## PROBLEM TO SOLVE
Up to and including the line with "Task: Click on", restate the records below word for word, beginning with their first line.

(Dataset items)
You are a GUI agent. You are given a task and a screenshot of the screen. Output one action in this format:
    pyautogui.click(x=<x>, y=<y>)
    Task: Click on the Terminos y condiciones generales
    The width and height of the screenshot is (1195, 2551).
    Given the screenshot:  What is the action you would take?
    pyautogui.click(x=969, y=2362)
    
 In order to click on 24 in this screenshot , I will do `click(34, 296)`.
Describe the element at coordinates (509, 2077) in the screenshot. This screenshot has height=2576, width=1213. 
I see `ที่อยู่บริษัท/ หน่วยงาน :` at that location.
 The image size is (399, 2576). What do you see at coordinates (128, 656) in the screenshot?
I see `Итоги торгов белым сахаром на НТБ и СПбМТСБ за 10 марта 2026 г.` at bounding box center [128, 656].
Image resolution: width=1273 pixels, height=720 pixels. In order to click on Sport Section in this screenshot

## RESPONSE TO THE EXERCISE
You are a GUI agent. You are given a task and a screenshot of the screen. Output one action in this format:
    pyautogui.click(x=<x>, y=<y>)
    Task: Click on the Terminos y condiciones generales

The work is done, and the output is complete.